Namun, ia juga menyadari tak semua mahasiswa sanggup membeli buku dengan kisaran harga tersebut. Karena itu, beberapa dosen menyarankan alternatif seperti meminjam buku, membeli bekas, hingga—secara terbuka—membaca versi bajakan. 

Baca juga: Lima Rekomendasi Buku yang Wajib Kamu Baca soal Tragedi 1998

“Ada dosen yang bilang, ‘enggak apa-apa baca buku bajakan kalau untuk ilmu, bukan buat cari untung’. Namun sejauh ini saya menolak beli buku bajakan,” jelasnya. 

Dilema pun muncul. Di satu sisi Nur ingin menghargai kerja penulis dan menolak pembajakan. Di sisi lain, ia mengakui banyak buku penting hanya tersedia dalam versi bajakan atau PDF tak resmi. 

“Saya sadar membaca versi PDF itu juga bentuk pembajakan. Akan tetapi setidaknya tidak ada uang yang masuk ke pelaku pembajakan. Namun tetap saja, itu bukan sesuatu yang boleh dibenarkan,” lanjutnya. 

Di luar buku kuliah, Nur juga senang membaca buku sejarah dan politik. Ia menyebut harga di bawah Rp100 ribu masih bisa dijangkau, mengingat uang jajannya sebesar Rp250 ribu per minggu. Namun ketika harga melebihi batas itu, ia harus memilih. 

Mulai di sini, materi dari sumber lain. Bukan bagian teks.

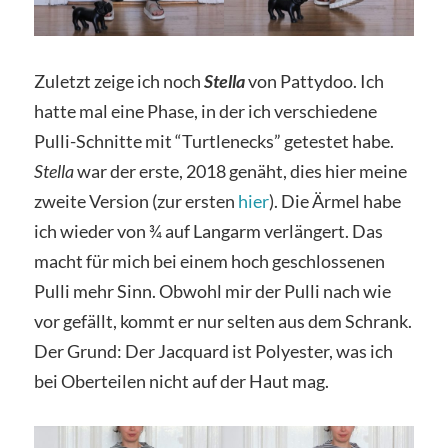
Zuletzt zeige ich noch
Stella
von Pattydoo. Ich
hatte mal eine Phase, in der ich verschiedene
Pulli-Schnitte mit “Turtlenecks” getestet habe.
Stella
war der erste, 2018 genäht, dies hier meine
zweite Version (zur ersten
hier
). Die Ärmel habe
ich wieder von ¾ auf Langarm verlängert. Das
macht für mich bei einem hoch geschlossenen
Pulli mehr Sinn. Obwohl mir der Pulli nach wie
vor gefällt, kommt er nur selten aus dem Schrank.
Der Grund: Der Jacquard ist Polyester, was ich
bei Oberteilen nicht auf der Haut mag.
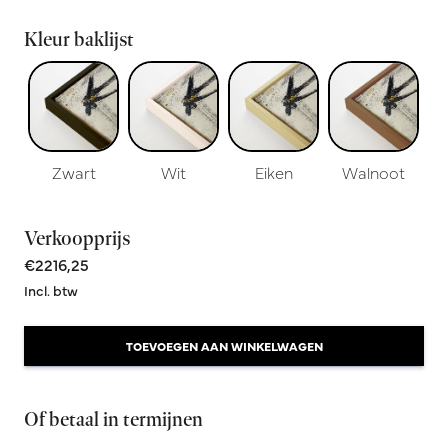
Kleur baklijst
Zwart
Wit
Eiken
Walnoot
Verkoopprijs
€2216,25
Incl. btw
TOEVOEGEN AAN WINKELWAGEN
Of betaal in termijnen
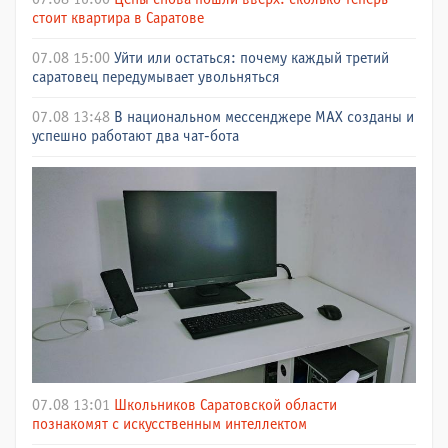
стоит квартира в Саратове
07.08 15:00
Уйти или остаться: почему каждый третий
саратовец передумывает увольняться
07.08 13:48
В национальном мессенджере МАХ созданы и
успешно работают два чат-бота
07.08 13:01
Школьников Саратовской области
познакомят с искусственным интеллектом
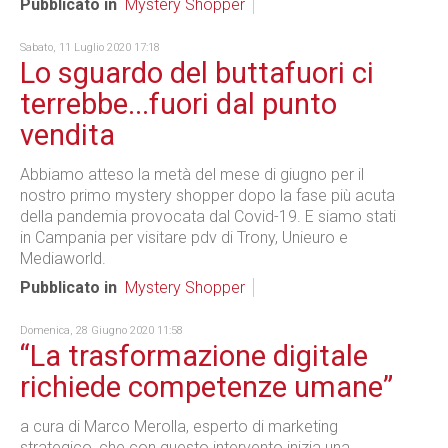
Pubblicato in
Mystery Shopper
Sabato, 11 Luglio 2020 17:18
Lo sguardo del buttafuori ci
terrebbe...fuori dal punto
vendita
Abbiamo atteso la metà del mese di giugno per il
nostro primo mystery shopper dopo la fase più acuta
della pandemia provocata dal Covid-19. E
siamo stati
in Campania per visitare pdv di Trony, Unieuro e
Mediaworld.
Pubblicato in
Mystery Shopper
Domenica, 28 Giugno 2020 11:58
“La trasformazione digitale
richiede competenze umane”
a cura di Marco Merolla, esperto di marketing
strategico, che con questo intervento inizia una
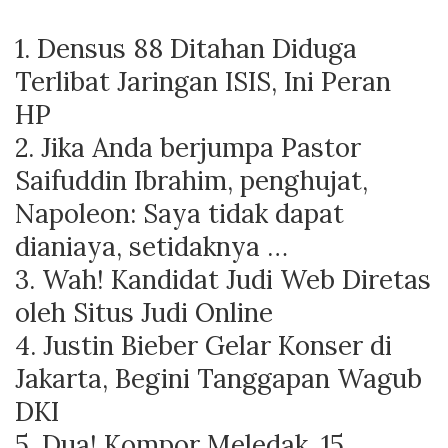
1. Densus 88 Ditahan Diduga
Terlibat Jaringan ISIS, Ini Peran
HP
2. Jika Anda berjumpa Pastor
Saifuddin Ibrahim, penghujat,
Napoleon: Saya tidak dapat
dianiaya, setidaknya …
3. Wah! Kandidat Judi Web Diretas
oleh Situs Judi Online
4. Justin Bieber Gelar Konser di
Jakarta, Begini Tanggapan Wagub
DKI
5. Dua! Kompor Meledak, 15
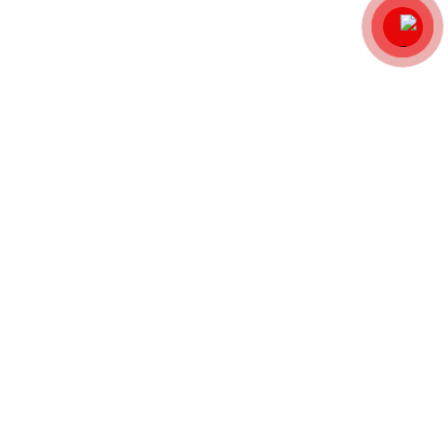
مطالب اخیر
نقشه سایت
منو فوتر
الکتروموتور
تعمیرات تخصصی
دمنده و هواکش
قطعات یدکی
موتوربرق و دیزل ژنراتور
پمپ آب
پمپ تخصصی
پمپ کارواش
گیربکس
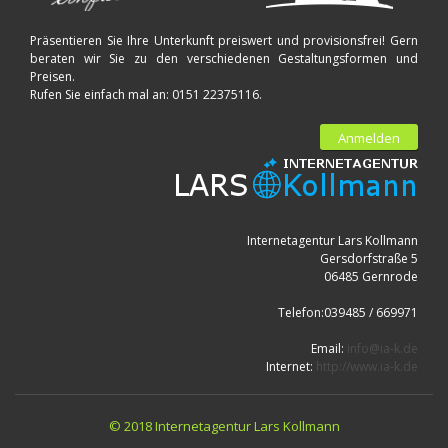
Präsentieren Sie Ihre Unterkunft preiswert und provisionsfrei! Gern
beraten wir Sie zu den verschiedenen Gestaltungsformen und
Preisen.
Rufen Sie einfach mal an: 0151 22375116.
Anmelden
Internetagentur Lars Kollmann
Gersdorfstraße 5
06485 Gernrode
Telefon:039485 / 669971
Email:
info@ia-k.de
Internet:
http://www.ia-k.de
© 2018 Internetagentur Lars Kollmann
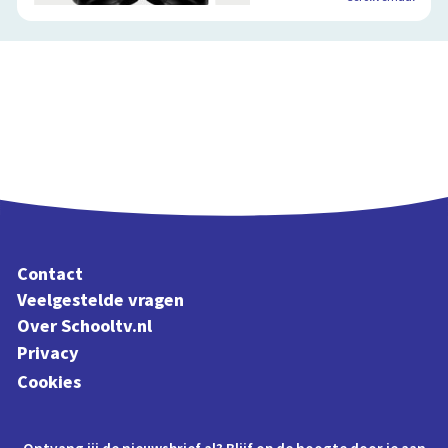
Contact
Veelgestelde vragen
Over Schooltv.nl
Privacy
Cookies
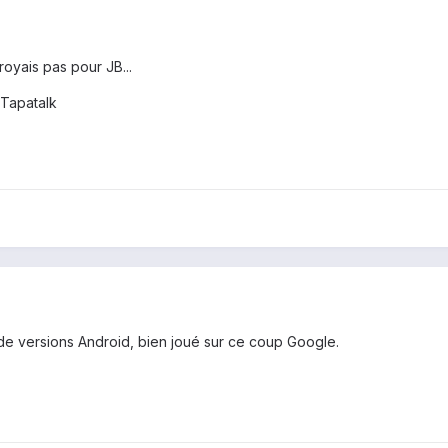
oyais pas pour JB...
Tapatalk
 de versions Android, bien joué sur ce coup Google.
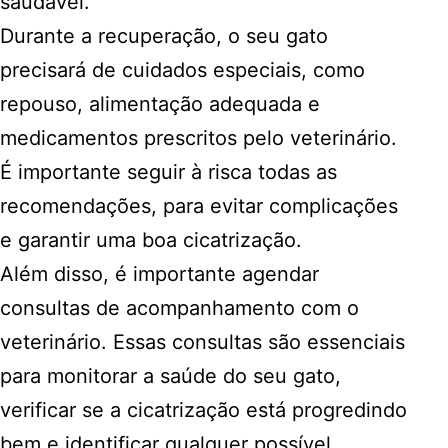
saudável.
Durante a recuperação, o seu gato
precisará de cuidados especiais, como
repouso, alimentação adequada e
medicamentos prescritos pelo veterinário.
É importante seguir à risca todas as
recomendações, para evitar complicações
e garantir uma boa cicatrização.
Além disso, é importante agendar
consultas de acompanhamento com o
veterinário. Essas consultas são essenciais
para monitorar a saúde do seu gato,
verificar se a cicatrização está progredindo
bem e identificar qualquer possível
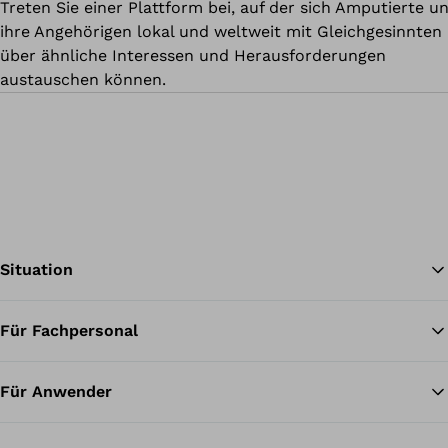
Treten Sie einer Plattform bei, auf der sich Amputierte u
ihre Angehörigen lokal und weltweit mit Gleichgesinnten
über ähnliche Interessen und Herausforderungen
austauschen können.
Situation
Für Fachpersonal
Zu
Für Anwender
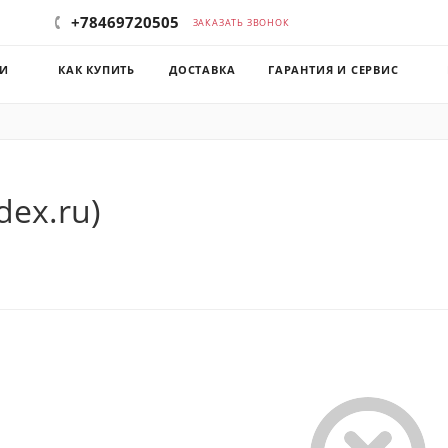
+78469720505
ЗАКАЗАТЬ ЗВОНОК
КИ
КАК КУПИТЬ
ДОСТАВКА
ГАРАНТИЯ И СЕРВИС
dex.ru)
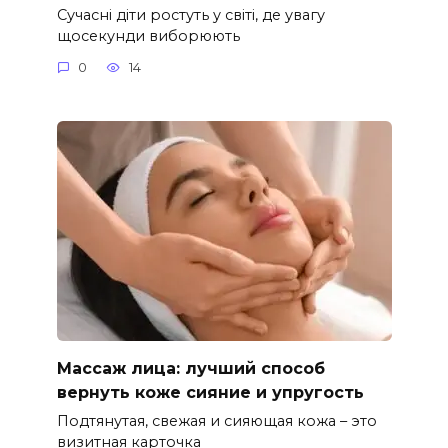
Сучасні діти ростуть у світі, де увагу
щосекунди виборюють
0
14
Массаж лица: лучший способ
вернуть коже сияние и упругость
Подтянутая, свежая и сияющая кожа – это
визитная карточка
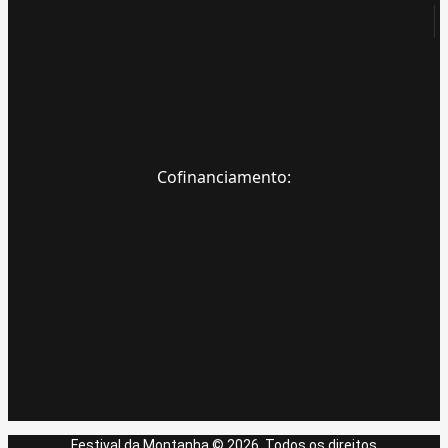
Cofinanciamento:
Festival da Montanha © 2026. Todos os direitos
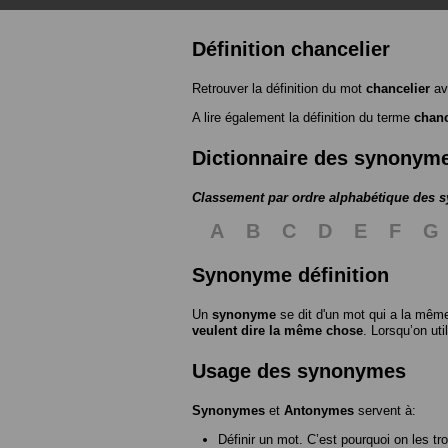
Définition chancelier
Retrouver la définition du mot
chancelier
av
A lire également la définition du terme
chanc
Dictionnaire des synonym
Classement par ordre alphabétique des
A
B
C
D
E
F
G
Synonyme définition
Un
synonyme
se dit d'un mot qui a la même
veulent dire la même chose
. Lorsqu’on ut
Usage des synonymes
Synonymes
et
Antonymes
servent à:
Définir un mot. C’est pourquoi on les tr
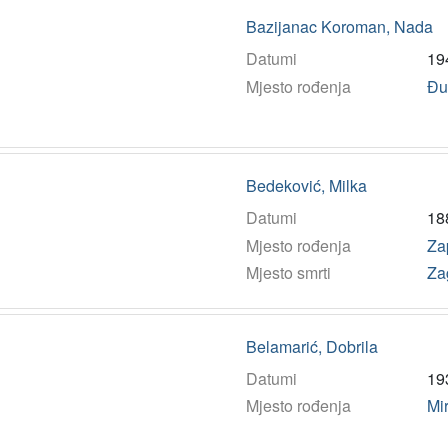
Bazijanac Koroman, Nada
Datumi
19
Mjesto rođenja
Đu
Bedeković, Milka
Datumi
18
Mjesto rođenja
Za
Mjesto smrti
Za
Belamarić, Dobrila
Datumi
19
Mjesto rođenja
Mi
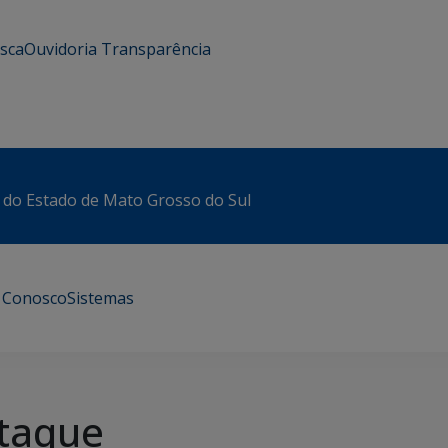
usca
Ouvidoria
Transparência
 do Estado de Mato Grosso do Sul
e Conosco
Sistemas
taque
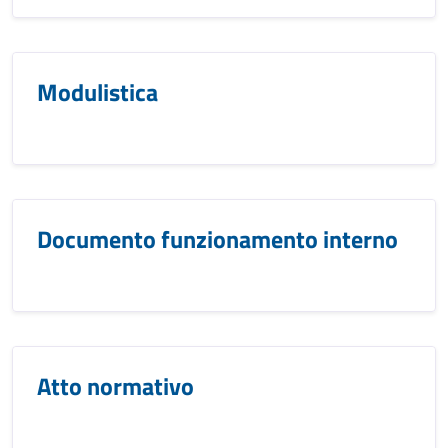
Modulistica
Documento funzionamento interno
Atto normativo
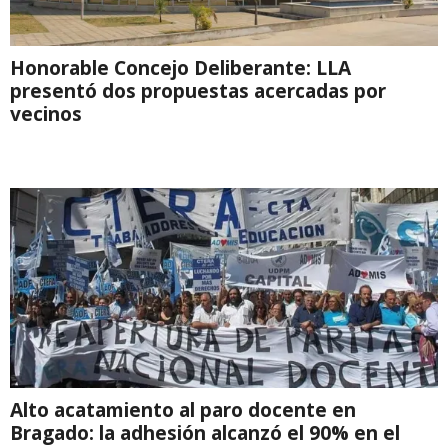
Honorable Concejo Deliberante: LLA
presentó dos propuestas acercadas por
vecinos
Alto acatamiento al paro docente en
Bragado: la adhesión alcanzó el 90% en el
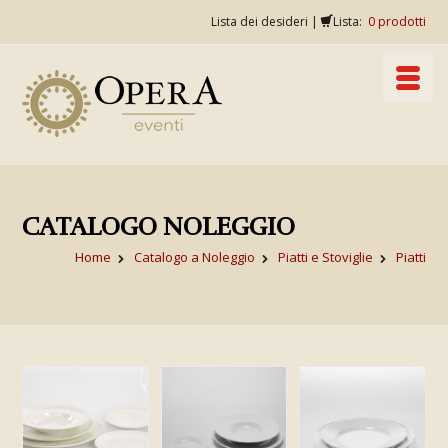
Lista dei desideri
|
Lista:
0
prodotti
CATALOGO NOLEGGIO
Home
Catalogo a Noleggio
Piatti e Stoviglie
Piatti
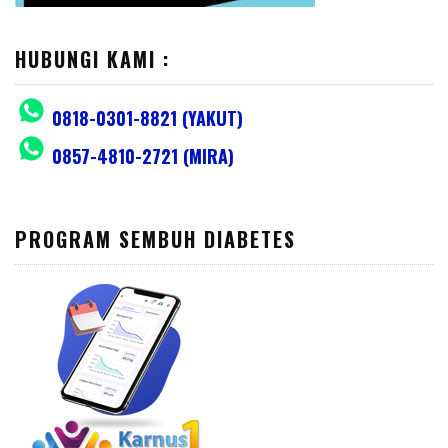
HUBUNGI KAMI :
0818-0301-8821 (YAKUT)
0857-4810-2721 (MIRA)
PROGRAM SEMBUH DIABETES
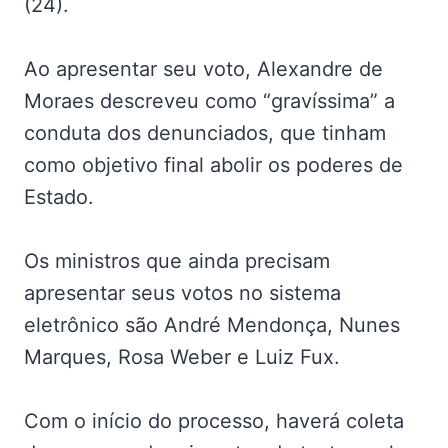
(24).
Ao apresentar seu voto, Alexandre de
Moraes descreveu como “gravíssima” a
conduta dos denunciados, que tinham
como objetivo final abolir os poderes de
Estado.
Os ministros que ainda precisam
apresentar seus votos no sistema
eletrônico são André Mendonça, Nunes
Marques, Rosa Weber e Luiz Fux.
Com o início do processo, haverá coleta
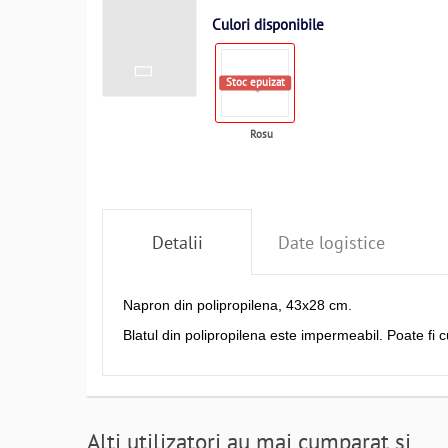
Culori disponibile
Stoc epuizat
Rosu
Detalii
Date logistice
Napron din polipropilena, 43x28 cm.
Blatul din polipropilena este impermeabil. Poate fi
Alti utilizatori au mai cumparat si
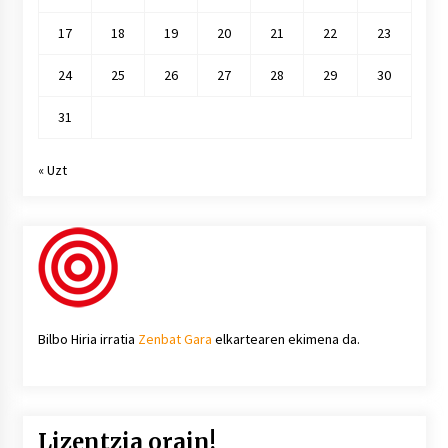
17
18
19
20
21
22
23
24
25
26
27
28
29
30
31
« Uzt
Bilbo Hiria irratia
Zenbat Gara
elkartearen ekimena da.
Lizentzia orain!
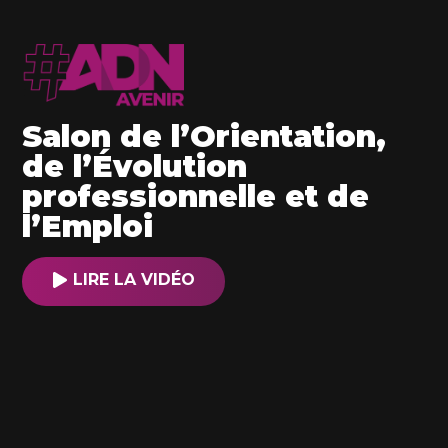
Salon de l’Orientation,
de l’Évolution
professionnelle et de
l’Emploi
LIRE LA VIDÉO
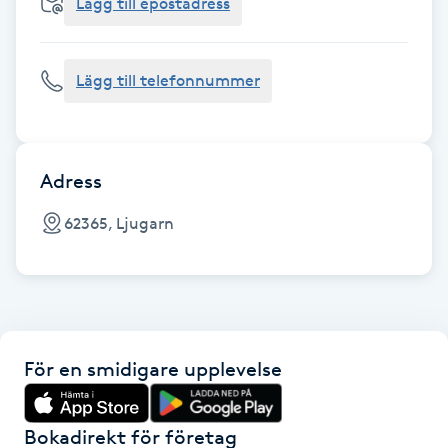
Cryoterapi
Lägg till epostadress
D
Lägg till telefonnummer
Damklippning
Dermapen
Adress
Diamantslipning
62365, Ljugarn
E
Enzympeeling
Extensions
För en smidigare upplevelse
Extensions borttagning
Bokadirekt för företag
Eyeliner-tatuering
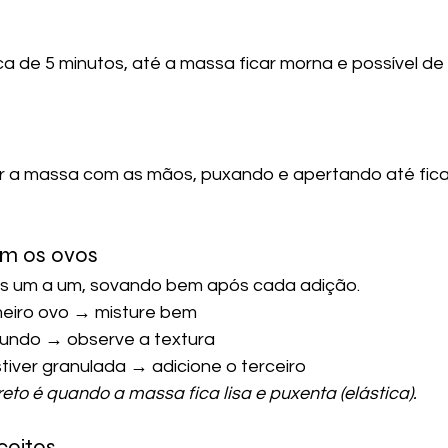
ca de 5 minutos, até a massa ficar morna e possível d
 a massa com as mãos, puxando e apertando até fica
om os ovos
os um a um, sovando bem após cada adição.
meiro ovo → misture bem
undo → observe a textura
tiver granulada → adicione o terceiro
eto é quando a massa fica lisa e puxenta (elástica).
coitos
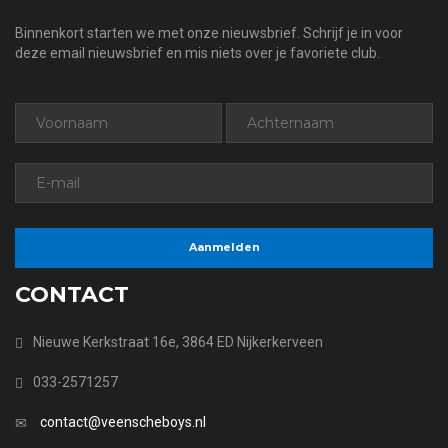
Binnenkort starten we met onze nieuwsbrief. Schrijf je in voor
deze email nieuwsbrief en mis niets over je favoriete club.
CONTACT
Nieuwe Kerkstraat 16e, 3864 ED Nijkerkerveen
033-2571257
contact@veenscheboys.nl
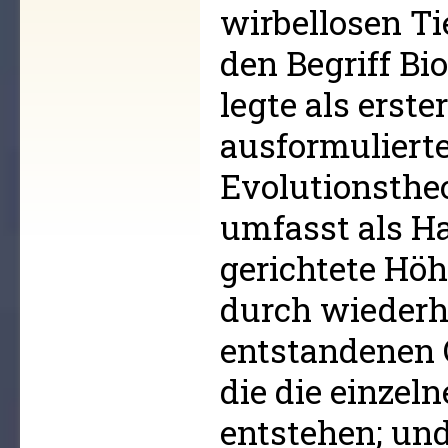
wirbellosen Ti
den Begriff Bi
legte als erste
ausformuliert
Evolutionstheo
umfasst als Ha
gerichtete Hö
durch wiederh
entstandenen 
die die einzel
entstehen; und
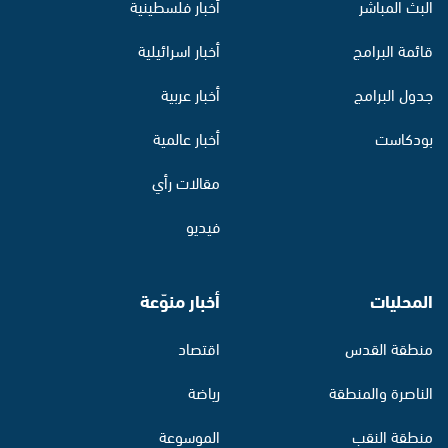
البث المباشر
أخبار فلسطينية
قائمة البرامج
أخبار اسرائيلية
جدول البرامج
أخبار عربية
بودكاست
أخبار عالمية
مقالات رأي
فيديو
المحليات
أخبار منوّعة
منطقة القدس
اقتصاد
الناصرة والمنطقة
رياضة
منطقة النقب
الموسوعة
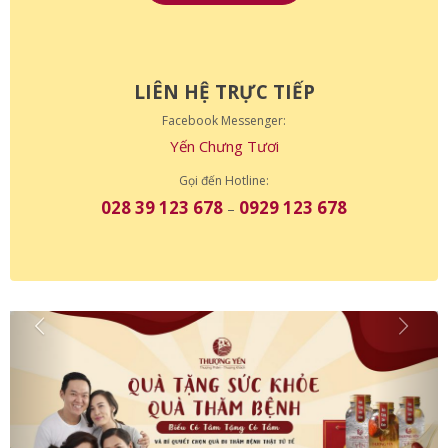
LIÊN HỆ TRỰC TIẾP
Facebook Messenger:
Yến Chưng Tươi
Gọi đến Hotline:
028 39 123 678
0929 123 678
–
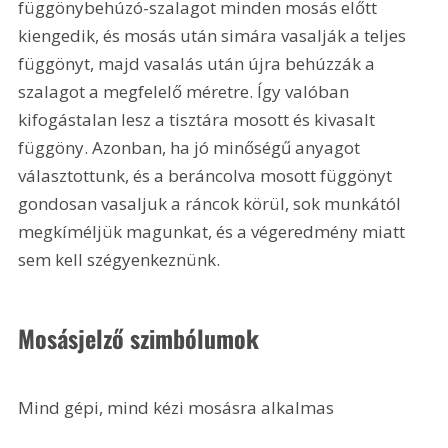
függönybehúzó-szalagot minden mosás előtt 
kiengedik, és mosás után simára vasalják a teljes 
függönyt, majd vasalás után újra behúzzák a 
szalagot a megfelelő méretre. Így valóban 
kifogástalan lesz a tisztára mosott és kivasalt 
függöny. Azonban, ha jó minőségű anyagot 
választottunk, és a beráncolva mosott függönyt 
gondosan vasaljuk a ráncok körül, sok munkától 
megkíméljük magunkat, és a végeredmény miatt 
sem kell szégyenkeznünk.
Mosásjelző szimbólumok 
Mind gépi, mind kézi mosásra alkalmas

“Sebenarnya saya sangat ingin beli tetralogi Pulau Buru, tapi harganya mahal. Banyak yang bilang kualitas cetaknya kurang bagus. Jadi saya tunda, dan sampai sekarang belum terbeli,” ujarnya. 

Meski memahami produksi buku memang mahal, Nur melihat penerbit besar kerap menetapkan harga lebih tinggi dibanding penerbit indie

“Mungkin memang ada permainan marjin keuntungan yang lebih besar di penerbit besar. Makanya harga buku bisa lebih mahal di sana,” katanya. 

Lebih jauh, Nur menyoroti absennya negara dalam menjamin keterjangkauan buku. “Pemerintah idealnya melakukan subsidi silang ke penerbit supaya harga buku bisa lebih terjangkau. Atau minimal, koleksi buku di perpustakaan diperbanyak biar masyarakat tetap bisa akses ilmu,” tandasnya. 

Baca juga: Klub Buku Menjamur, Benarkah Minat Baca Masyarakat Indonesia Meningkat?

Keterbatasan Akses yang Tak Bisa Diatasi Sendiri 

Hal serupa disampaikan Lalu Adam Farhan Alwi, 23. Ia adalah pegiat literasi dan pendiri komunitas baca Atap Bercerita, yang menyediakan buku untuk anak-anak jalanan di sekitar Waduk Cincin, Jakarta Utara. 

Ia menyebut mahalnya buku sebagai penghalang besar dalam upaya mendorong minat baca. 

“Setiap Minggu kita membuka ruang dengan menyediakan buku bacaan untuk anak-anak di sekitar Waduk Cincin,” jelasnya. 

Namun, semangat anak-anak kerap terhalang oleh kenyataan: Buku berkualitas untuk anak-anak harganya tidak terjangkau. 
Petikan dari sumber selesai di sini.